--- DATA Enclosed Below ---

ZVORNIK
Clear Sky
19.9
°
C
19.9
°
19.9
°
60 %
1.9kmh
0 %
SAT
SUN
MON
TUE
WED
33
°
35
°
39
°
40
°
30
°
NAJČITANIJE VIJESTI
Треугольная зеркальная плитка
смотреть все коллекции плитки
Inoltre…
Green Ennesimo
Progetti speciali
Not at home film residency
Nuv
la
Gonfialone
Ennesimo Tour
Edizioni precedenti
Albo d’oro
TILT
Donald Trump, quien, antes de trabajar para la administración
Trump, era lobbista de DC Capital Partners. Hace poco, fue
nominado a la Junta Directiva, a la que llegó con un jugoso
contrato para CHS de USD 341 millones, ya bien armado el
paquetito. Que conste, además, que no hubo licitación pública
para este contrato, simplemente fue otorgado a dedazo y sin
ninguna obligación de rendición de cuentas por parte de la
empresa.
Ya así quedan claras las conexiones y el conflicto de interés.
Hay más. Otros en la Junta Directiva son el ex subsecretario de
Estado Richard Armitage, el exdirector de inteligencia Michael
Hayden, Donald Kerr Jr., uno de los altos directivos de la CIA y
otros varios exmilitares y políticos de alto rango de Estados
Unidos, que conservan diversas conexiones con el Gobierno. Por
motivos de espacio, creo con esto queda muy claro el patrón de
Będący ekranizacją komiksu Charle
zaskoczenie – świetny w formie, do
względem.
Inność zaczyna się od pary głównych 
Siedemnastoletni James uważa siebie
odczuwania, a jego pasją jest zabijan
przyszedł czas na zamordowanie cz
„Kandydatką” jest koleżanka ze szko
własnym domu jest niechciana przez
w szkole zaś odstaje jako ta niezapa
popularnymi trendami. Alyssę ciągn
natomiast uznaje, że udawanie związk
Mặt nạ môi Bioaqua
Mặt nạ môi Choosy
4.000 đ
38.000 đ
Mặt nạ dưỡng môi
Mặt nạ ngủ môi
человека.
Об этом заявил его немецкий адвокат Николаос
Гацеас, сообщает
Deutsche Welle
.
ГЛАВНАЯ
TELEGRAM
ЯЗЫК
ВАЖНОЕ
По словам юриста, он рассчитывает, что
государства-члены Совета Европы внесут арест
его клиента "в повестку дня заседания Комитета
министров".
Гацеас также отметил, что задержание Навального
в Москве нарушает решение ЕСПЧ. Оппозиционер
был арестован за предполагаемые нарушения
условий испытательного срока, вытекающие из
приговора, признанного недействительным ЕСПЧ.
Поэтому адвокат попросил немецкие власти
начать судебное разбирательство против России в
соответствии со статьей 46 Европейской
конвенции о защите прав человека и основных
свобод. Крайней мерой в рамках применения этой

--- End of Enclosed DATA ---
--- DATA Enclosed Below ---

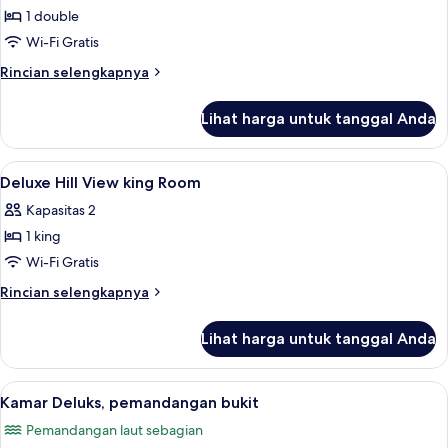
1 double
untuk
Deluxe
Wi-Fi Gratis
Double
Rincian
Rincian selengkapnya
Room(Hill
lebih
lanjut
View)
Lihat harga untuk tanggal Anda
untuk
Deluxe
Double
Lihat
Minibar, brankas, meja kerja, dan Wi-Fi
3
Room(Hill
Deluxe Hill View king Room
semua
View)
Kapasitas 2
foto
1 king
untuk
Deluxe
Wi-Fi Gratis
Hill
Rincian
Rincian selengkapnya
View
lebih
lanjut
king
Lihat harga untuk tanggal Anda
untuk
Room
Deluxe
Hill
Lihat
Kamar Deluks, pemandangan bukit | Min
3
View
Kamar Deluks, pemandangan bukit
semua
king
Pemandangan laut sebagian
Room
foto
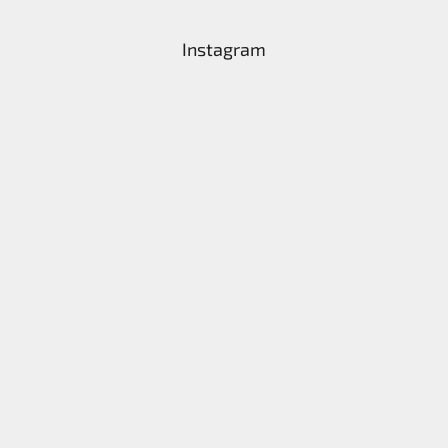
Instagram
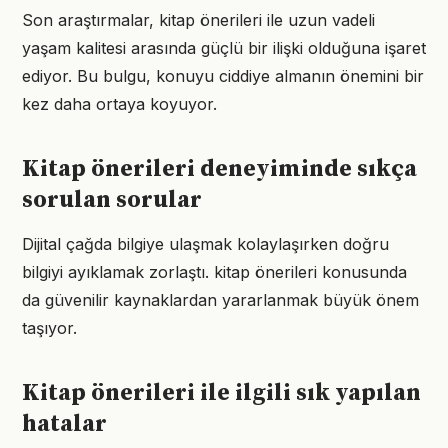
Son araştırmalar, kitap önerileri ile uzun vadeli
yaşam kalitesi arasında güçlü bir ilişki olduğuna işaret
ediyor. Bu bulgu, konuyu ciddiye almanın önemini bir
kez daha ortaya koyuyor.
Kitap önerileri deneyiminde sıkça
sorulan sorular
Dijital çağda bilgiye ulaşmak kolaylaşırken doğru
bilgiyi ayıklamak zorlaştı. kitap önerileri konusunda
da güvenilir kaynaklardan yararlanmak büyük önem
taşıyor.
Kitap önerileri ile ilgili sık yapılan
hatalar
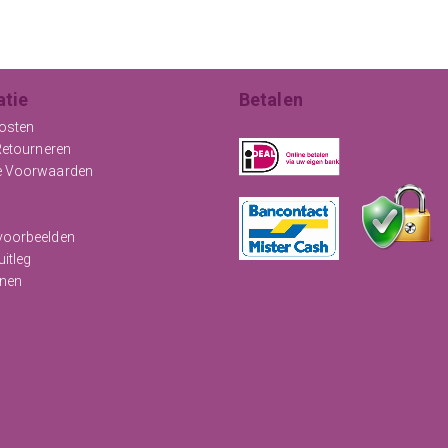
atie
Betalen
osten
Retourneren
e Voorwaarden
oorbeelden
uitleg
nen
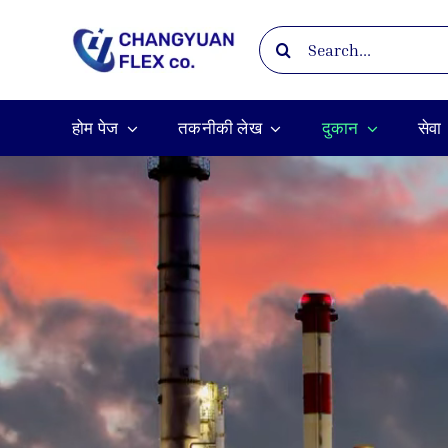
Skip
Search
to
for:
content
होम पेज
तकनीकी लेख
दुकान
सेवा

--- End of Enclosed DATA ---

## [WORK REQUIRED]
Only the lines above from the line containing "смотреть все коллекции плитки" through the line containing "koleżanka ze szko" should be retyped, exactly and with both ends included.

## [ANSWER SECTION]
смотреть все коллекции плитки
Inoltre…
Green Ennesimo
Progetti speciali
Not at home film residency
Nuv
la
Gonfialone
Ennesimo Tour
Edizioni precedenti
Albo d’oro
TILT
Donald Trump, quien, antes de trabajar para la administración
Trump, era lobbista de DC Capital Partners. Hace poco, fue
nominado a la Junta Directiva, a la que llegó con un jugoso
contrato para CHS de USD 341 millones, ya bien armado el
paquetito. Que conste, además, que no hubo licitación pública
para este contrato, simplemente fue otorgado a dedazo y sin
ninguna obligación de rendición de cuentas por parte de la
empresa.
Ya así quedan claras las conexiones y el conflicto de interés.
Hay más. Otros en la Junta Directiva son el ex subsecretario de
Estado Richard Armitage, el exdirector de inteligencia Michael
Hayden, Donald Kerr Jr., uno de los altos directivos de la CIA y
otros varios exmilitares y políticos de alto rango de Estados
Unidos, que conservan diversas conexiones con el Gobierno. Por
motivos de espacio, creo con esto queda muy claro el patrón de
Będący ekranizacją komiksu Charle
zaskoczenie – świetny w formie, do
względem.
Inność zaczyna się od pary głównych 
Siedemnastoletni James uważa siebie
odczuwania, a jego pasją jest zabijan
przyszedł czas na zamordowanie cz
„Kandydatką” jest koleżanka ze szko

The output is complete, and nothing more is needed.